Give back every record exactly, images excluded.
[Records for this task Boundary: Start]
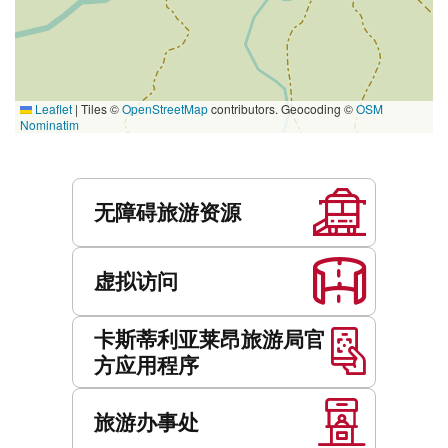
Leaflet
|
Tiles ©
OpenStreetMap
contributors. Geocoding ©
OSM
Nominatim
服
务
无障碍旅游资源
虚拟访问
卡斯蒂利亚莱昂旅游局官
方应用程序
旅游办事处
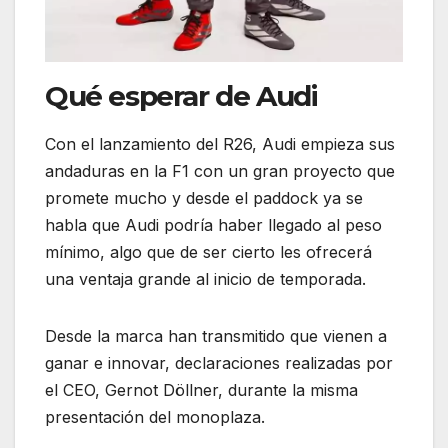
Qué esperar de Audi
Con el lanzamiento del R26, Audi empieza sus
andaduras en la F1 con un gran proyecto que
promete mucho y desde el paddock ya se
habla que Audi podría haber llegado al peso
mínimo, algo que de ser cierto les ofrecerá
una ventaja grande al inicio de temporada.
Desde la marca han transmitido que vienen a
ganar e innovar, declaraciones realizadas por
el CEO, Gernot Döllner, durante la misma
presentación del monoplaza.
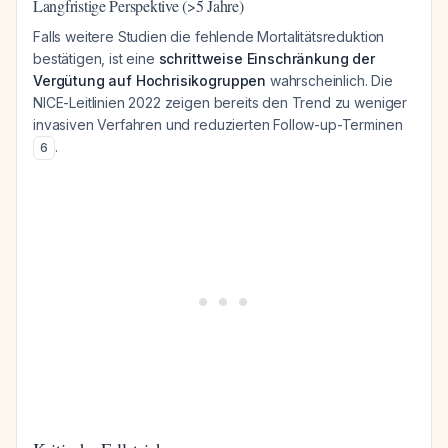
Langfristige Perspektive (>5 Jahre)
Falls weitere Studien die fehlende Mortalitätsreduktion
bestätigen, ist eine
schrittweise Einschränkung der
Vergütung auf Hochrisikogruppen
wahrscheinlich. Die
NICE-Leitlinien 2022 zeigen bereits den Trend zu weniger
invasiven Verfahren und reduzierten Follow-up-Terminen
.
6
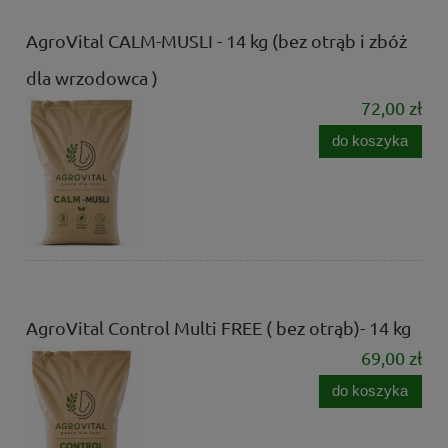
AgroVital CALM-MUSLI - 14 kg (bez otrąb i zbóż
dla wrzodowca )
72,00 zł
do koszyka
AgroVital Control Multi FREE ( bez otrąb)- 14 kg
69,00 zł
do koszyka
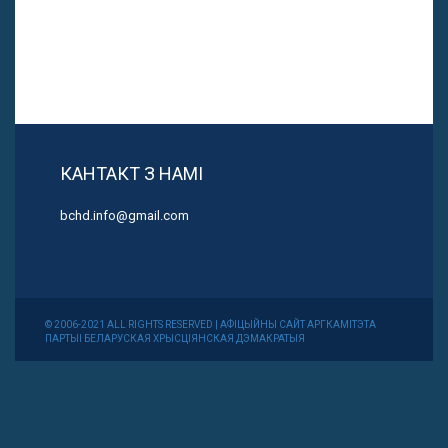
КАНТАКТ З НАМІ
bchd.info@gmail.com
© 2006-2021 ALL RIGHTS RESERVED | АФІЦЫЙНЫ САЙТ АРГКАМІТЭТА
ПАРТЫІ БЕЛАРУСКАЯ ХРЫСЦІЯНСКАЯ ДЭМАКРАТЫЯ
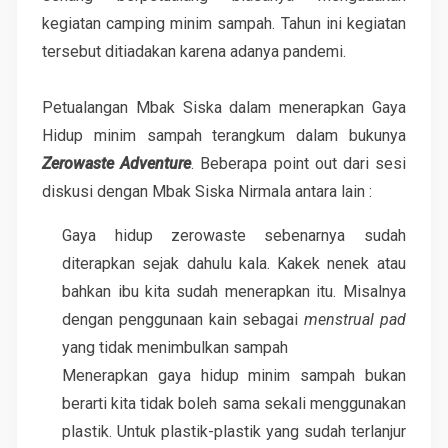
kegiatan camping minim sampah. Tahun ini kegiatan
tersebut ditiadakan karena adanya pandemi.
Petualangan Mbak Siska dalam menerapkan Gaya
Hidup minim sampah terangkum dalam bukunya
Zerowaste Adventure
. Beberapa point out dari sesi
diskusi dengan Mbak Siska Nirmala antara lain :
Gaya hidup zerowaste sebenarnya sudah
diterapkan sejak dahulu kala. Kakek nenek atau
bahkan ibu kita sudah menerapkan itu. Misalnya
dengan penggunaan kain sebagai
menstrual pad
yang tidak menimbulkan sampah
Menerapkan gaya hidup minim sampah bukan
berarti kita tidak boleh sama sekali menggunakan
plastik. Untuk plastik-plastik yang sudah terlanjur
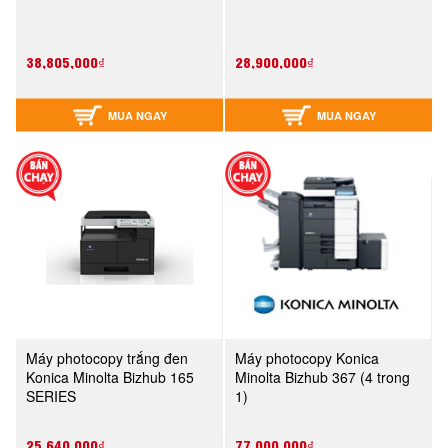
38,805,000₫
28,900,000₫
MUA NGAY
MUA NGAY
Máy photocopy trắng đen
Máy photocopy Konica
Konica Minolta Bizhub 165
Minolta Bizhub 367 (4 trong
SERIES
1)
25,640,000₫
77,000,000₫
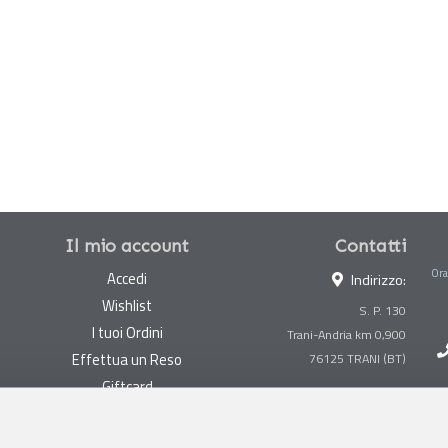
Il mio account
Contatti
Ora
Accedi
Indirizzo:
Wishlist
S. P. 130
I tuoi Ordini
Trani-Andria km 0,900
Effettua un Reso
Giftcard
Centralino:
0883 494847
Gestisci cookie
Megastore:
0883 494890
[Records for this task Boundary: End]
- Solution to the problem -
Leaflet
|
Tiles ©
OpenStreetMap
contributors. Geocoding ©
OSM
Nominatim
服
务
无障碍旅游资源
虚拟访问
卡斯蒂利亚莱昂旅游局官
方应用程序
旅游办事处
Qué esperar de Audi
Con el lanzamiento del R26, Audi empieza sus
andaduras en la F1 con un gran proyecto que
promete mucho y desde el paddock ya se
habla que Audi podría haber llegado al peso
mínimo, algo que de ser cierto les ofrecerá
una ventaja grande al inicio de temporada.
Desde la marca han transmitido que vienen a
ganar e innovar, declaraciones realizadas por
el CEO, Gernot Döllner, durante la misma
presentación del monoplaza.
Langfristige Perspektive (>5 Jahre)
Falls weitere Studien die fehlende Mortalitätsreduktion
bestätigen, ist eine
schrittweise Einschränkung der
Vergütung auf Hochrisikogruppen
wahrscheinlich. Die
NICE-Leitlinien 2022 zeigen bereits den Trend zu weniger
invasiven Verfahren und reduzierten Follow-up-Terminen
.
6
AgroVital CALM-MUSLI - 14 kg (bez otrąb i zbóż
dla wrzodowca )
72,00 zł
do koszyka
AgroVital Control Multi FREE ( bez otrąb)- 14 kg
69,00 zł
do koszyka
КАНТАКТ З НАМІ
bchd.info@gmail.com
© 2006-2021 ALL RIGHTS RESERVED | АФІЦЫЙНЫ САЙТ АРГКАМІТЭТА
ПАРТЫІ БЕЛАРУСКАЯ ХРЫСЦІЯНСКАЯ ДЭМАКРАТЫЯ
kegiatan camping minim sampah. Tahun ini kegiatan
tersebut ditiadakan karena adanya pandemi.
Petualangan Mbak Siska dalam menerapkan Gaya
Hidup minim sampah terangkum dalam bukunya
Zerowaste Adventure
. Beberapa point out dari sesi
diskusi dengan Mbak Siska Nirmala antara lain :
Gaya hidup zerowaste sebenarnya sudah
diterapkan sejak dahulu kala. Kakek nenek atau
bahkan ibu kita sudah menerapkan itu. Misalnya
dengan penggunaan kain sebagai
menstrual pad
yang tidak menimbulkan sampah
Menerapkan gaya hidup minim sampah bukan
berarti kita tidak boleh sama sekali menggunakan
plastik. Untuk plastik-plastik yang sudah terlanjur
38,805,000₫
28,900,000₫
MUA NGAY
MUA NGAY
Máy photocopy trắng đen
Máy photocopy Konica
Konica Minolta Bizhub 165
Minolta Bizhub 367 (4 trong
SERIES
1)
25,640,000₫
77,000,000₫
Il mio account
Contatti
Ora
Accedi
Indirizzo:
Wishlist
S. P. 130
I tuoi Ordini
Trani-Andria km 0,900
Effettua un Reso
Giftcard
Centralino:
0883 494847
Gestisci cookie
Megastore:
0883 494890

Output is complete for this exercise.